Sportlich hatten die National Games einiges zu bieten. In der Leichtathletik standen unter
anderem Fünfkampf, Kugelstossen, Sprint- und Mittelstreckenläufe, Weitsprung, Ballwurf
sowie Staffelwettbewerbe auf dem Programm. Die Schwimmer:innen kämpften über
verschiedene Distanzen in den Schwimmstilen Freistil, Rücken und Brust um persönliche
Bestzeiten, während die Radfahrer:innen Rennen über 2 bis 15 Kilometer absolvierten.
Für viele Beteiligte gehörten die Siegerehrungen zu den emotionalsten Momenten der
Spiele. Direkt nach den Finals wurden die Medaillen überreicht. Die Freude und der Stolz
der Athlet:innen waren dabei förmlich greifbar. Immer wieder flossen Tränen – bei den
Sportler:innen, ihren Familien, den Coaches und den Zuschauenden. Die Hymne «let me
win» verlieh jeder Ehrung einen würdigen Rahmen und sorgte regelmässig für
Gänsehautmomente.
Ein weiterer Höhepunkt war die Eröffnungsfeier am Donnerstagabend in der bis auf den
letzten Platz gefüllten OYM Hall. Unter grossem Applaus marschierten die Delegationen aus
der ganzen Schweiz sowie internationale Gäste ein. Moderiert wurde die emotionale Feier
von Nick Hartmann und Christa Rigozzi. Besonders sympathisch führte auch die
Botschafterin der Spiele, Fabienne Villiger, durch den Abend. Unterstützt wurde die Feier
von zahlreichen prominenten Gästen, darunter Bundesrat Martin Pfister. Mit dem
Athlet:inneneid, dem Entzünden der «Flame of Hope» und dem Fahnenaufzug wurden die
National Games offiziell eröffnet. Für den musikalischen Höhepunkt sorgte Marc Sway mit
seiner speziell für die Spiele adaptierten Version von «Es chunnt eso wies chunnt».
Spätestens jetzt hielt es niemanden mehr auf den Sitzen – die OYM Hall verwandelte sich
kurzerhand in eine grosse Tanzfläche.
Doch die Games waren weit mehr als ein Sportanlass. Das Olympic Village entwickelte sich
zum lebendigen Treffpunkt für Athlet:innen, Coaches, Familien und Besucher:innen.

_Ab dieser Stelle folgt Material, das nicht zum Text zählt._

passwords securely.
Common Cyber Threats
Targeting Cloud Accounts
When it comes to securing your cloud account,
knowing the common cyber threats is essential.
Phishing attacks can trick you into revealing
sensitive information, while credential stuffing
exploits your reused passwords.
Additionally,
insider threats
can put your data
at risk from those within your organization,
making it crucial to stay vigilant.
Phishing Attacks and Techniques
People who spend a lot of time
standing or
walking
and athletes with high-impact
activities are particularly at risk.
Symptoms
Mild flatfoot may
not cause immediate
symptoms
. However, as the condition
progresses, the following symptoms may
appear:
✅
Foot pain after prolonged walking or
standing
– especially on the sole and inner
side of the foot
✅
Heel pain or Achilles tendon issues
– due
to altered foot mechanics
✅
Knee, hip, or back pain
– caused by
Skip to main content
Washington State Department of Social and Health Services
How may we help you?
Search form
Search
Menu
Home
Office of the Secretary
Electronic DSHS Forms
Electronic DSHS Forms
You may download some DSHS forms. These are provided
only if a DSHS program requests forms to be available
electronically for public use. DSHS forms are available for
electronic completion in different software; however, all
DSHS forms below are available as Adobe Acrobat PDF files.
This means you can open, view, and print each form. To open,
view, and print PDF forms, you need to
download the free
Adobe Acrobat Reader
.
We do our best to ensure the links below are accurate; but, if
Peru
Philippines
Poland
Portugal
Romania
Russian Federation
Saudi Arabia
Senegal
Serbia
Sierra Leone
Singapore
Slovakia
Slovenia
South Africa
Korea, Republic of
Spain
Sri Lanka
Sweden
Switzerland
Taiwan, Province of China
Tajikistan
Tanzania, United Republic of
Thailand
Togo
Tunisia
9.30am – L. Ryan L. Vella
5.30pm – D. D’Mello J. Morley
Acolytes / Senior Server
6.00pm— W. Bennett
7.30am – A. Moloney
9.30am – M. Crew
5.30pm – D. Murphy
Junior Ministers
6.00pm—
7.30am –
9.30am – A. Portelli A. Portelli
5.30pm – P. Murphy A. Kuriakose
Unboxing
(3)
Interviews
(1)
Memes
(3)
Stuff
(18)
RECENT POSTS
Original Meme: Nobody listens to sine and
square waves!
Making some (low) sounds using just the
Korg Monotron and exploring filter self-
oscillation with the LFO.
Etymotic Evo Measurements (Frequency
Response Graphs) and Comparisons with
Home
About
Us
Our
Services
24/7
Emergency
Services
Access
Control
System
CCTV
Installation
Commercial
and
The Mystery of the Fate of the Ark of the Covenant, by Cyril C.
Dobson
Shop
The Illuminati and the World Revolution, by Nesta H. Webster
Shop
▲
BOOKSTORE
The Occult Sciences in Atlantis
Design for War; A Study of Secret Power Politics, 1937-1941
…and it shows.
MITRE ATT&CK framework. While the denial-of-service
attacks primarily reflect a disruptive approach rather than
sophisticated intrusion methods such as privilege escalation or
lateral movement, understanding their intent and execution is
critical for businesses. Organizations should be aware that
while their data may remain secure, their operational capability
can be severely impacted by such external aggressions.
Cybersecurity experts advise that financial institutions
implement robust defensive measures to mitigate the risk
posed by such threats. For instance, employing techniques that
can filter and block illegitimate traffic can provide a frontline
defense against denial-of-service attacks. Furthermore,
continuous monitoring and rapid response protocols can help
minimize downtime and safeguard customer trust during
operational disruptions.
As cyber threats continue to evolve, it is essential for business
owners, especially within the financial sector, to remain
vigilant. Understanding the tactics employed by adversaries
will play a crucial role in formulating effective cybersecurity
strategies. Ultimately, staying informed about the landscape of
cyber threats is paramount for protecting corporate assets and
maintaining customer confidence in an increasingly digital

Zwischen den Wettkämpfen und bis spät in den Abend wurde gemeinsam gefeiert, getanzt,
gespielt und gelacht. Zahlreiche Aktivitäten, Konzerte und Begegnungen machten das
Village zu einem Ort, an dem neue Freundschaften entstanden und Gemeinschaft gelebt
wurde.
Beeindruckend war auch der Einsatz der zahlreichen freiwilligen Helferinnen und Helfer. Mit
ihrer Herzlichkeit, Hilfsbereitschaft und ihrem Engagement trugen sie wesentlich dazu bei,
dass sich alle Beteiligten willkommen und bestens betreut fühlten.
Auch sportlich darf der BSCWL auf erfolgreiche Wettkampftage zurückblicken. Mit
insgesamt 18 Gold-, 20 Silber- und 5 Bronzemedaillen sowie zahlreichen weiteren
Spitzenplatzierungen erzielten die Athlet:innen hervorragende Resultate. Noch bedeutender
als die Medaillen waren jedoch die persönlichen Fortschritte, die überwundenen
Herausforderungen und die vielen strahlenden Gesichter.
Am Sonntagnachmittag gingen die National Summer Games 2026 mit der Abschlussfeier zu
Ende. Mit der Übergabe der Flagge an den nächsten Austragungsort und dem Erlöschen
der Flamme fand ein aussergewöhnliches Sportfest seinen Abschluss. Rund 1500
Athlet:innen hatten während vier Tagen eindrücklich gezeigt, was mit Leidenschaft, Mut und
Zusammenhalt möglich ist.
Glücklich, zufrieden und stolz – aber auch müde von den intensiven Tagen – trat die
Delegation des BSCWL die Heimreise an, im Gepäck unzählige schöne Erinnerungen und
unvergessliche Momente.
Was bleibt, sind vier unvergessliche Tage voller Emotionen, sportlicher Höhepunkte und
wertvoller Begegnungen. Die National Summer Games 2026 waren weit mehr als ein
Wettkampf – sie waren ein Fest der Freude, des Respekts und der Gemeinschaft. Ein
Feuerwerk der Emotionen, das allen Beteiligten noch lange in Erinnerung bleiben wird.